++++ Provided entries

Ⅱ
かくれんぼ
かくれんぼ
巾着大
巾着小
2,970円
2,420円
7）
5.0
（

++++++++
++++ Provided entries

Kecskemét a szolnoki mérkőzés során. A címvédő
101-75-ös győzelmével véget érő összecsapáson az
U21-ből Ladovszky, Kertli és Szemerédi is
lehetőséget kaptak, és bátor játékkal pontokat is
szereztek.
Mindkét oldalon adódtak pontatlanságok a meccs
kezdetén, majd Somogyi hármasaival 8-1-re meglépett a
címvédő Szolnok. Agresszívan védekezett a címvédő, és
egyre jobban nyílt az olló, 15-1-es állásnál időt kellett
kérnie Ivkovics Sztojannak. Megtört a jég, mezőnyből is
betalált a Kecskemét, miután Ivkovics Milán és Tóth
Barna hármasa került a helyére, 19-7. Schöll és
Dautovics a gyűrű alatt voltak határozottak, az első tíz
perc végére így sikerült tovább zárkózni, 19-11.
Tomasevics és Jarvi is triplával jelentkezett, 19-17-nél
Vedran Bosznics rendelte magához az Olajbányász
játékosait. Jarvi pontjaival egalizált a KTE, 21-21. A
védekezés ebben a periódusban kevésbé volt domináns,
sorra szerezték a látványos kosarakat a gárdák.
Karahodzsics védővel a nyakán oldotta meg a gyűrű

++++++++

Your task
Filter the records down to the lines containing the word "Ivkovics", and copy those.

Exercise answer
kérnie Ivkovics Sztojannak. Megtört a jég, mezőnyből is
betalált a Kecskemét, miután Ivkovics Milán és Tóth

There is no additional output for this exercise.